RECORDS PROVIDED:

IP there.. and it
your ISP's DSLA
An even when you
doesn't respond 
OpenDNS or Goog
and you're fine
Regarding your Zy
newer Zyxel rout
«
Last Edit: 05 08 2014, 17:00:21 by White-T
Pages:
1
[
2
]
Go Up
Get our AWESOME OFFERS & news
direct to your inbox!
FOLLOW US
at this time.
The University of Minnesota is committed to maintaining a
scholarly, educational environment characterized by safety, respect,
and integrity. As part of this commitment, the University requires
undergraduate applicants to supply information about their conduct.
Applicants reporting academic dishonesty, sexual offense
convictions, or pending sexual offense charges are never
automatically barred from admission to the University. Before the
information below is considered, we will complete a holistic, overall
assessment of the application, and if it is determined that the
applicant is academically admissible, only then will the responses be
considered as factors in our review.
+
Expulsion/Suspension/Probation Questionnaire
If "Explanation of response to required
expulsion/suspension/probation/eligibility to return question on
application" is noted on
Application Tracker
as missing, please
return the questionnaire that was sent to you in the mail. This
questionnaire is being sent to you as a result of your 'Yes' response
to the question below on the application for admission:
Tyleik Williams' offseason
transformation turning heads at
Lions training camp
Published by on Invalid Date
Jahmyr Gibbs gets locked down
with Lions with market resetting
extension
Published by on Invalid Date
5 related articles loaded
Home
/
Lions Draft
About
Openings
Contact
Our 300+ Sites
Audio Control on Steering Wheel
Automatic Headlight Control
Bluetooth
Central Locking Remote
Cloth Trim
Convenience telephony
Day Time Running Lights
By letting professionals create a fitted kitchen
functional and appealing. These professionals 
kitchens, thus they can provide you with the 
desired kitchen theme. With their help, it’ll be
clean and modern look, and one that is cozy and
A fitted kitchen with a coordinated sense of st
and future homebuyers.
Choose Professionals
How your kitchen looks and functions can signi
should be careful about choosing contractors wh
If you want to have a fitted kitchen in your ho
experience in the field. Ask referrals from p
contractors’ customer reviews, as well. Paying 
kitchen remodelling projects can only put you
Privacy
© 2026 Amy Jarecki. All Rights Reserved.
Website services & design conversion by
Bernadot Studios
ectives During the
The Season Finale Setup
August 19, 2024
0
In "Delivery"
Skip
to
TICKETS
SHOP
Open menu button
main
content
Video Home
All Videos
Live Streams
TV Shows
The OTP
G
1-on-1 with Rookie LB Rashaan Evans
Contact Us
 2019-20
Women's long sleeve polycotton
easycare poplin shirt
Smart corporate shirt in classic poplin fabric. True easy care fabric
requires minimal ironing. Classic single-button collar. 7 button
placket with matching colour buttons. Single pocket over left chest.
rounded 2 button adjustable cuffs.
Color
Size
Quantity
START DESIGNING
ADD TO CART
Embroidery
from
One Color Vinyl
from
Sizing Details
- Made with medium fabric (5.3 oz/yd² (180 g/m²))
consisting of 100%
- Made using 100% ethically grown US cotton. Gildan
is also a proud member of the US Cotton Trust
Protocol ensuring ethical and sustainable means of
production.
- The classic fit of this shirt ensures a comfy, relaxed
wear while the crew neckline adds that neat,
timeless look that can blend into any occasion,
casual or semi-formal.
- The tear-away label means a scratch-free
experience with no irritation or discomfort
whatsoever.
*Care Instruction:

THE TASK: In the listing above, which lines include the string "means"? Return every one of them.

REPLY TO THE TASK:
Protocol ensuring ethical and sustainable means of
- The tear-away label means a scratch-free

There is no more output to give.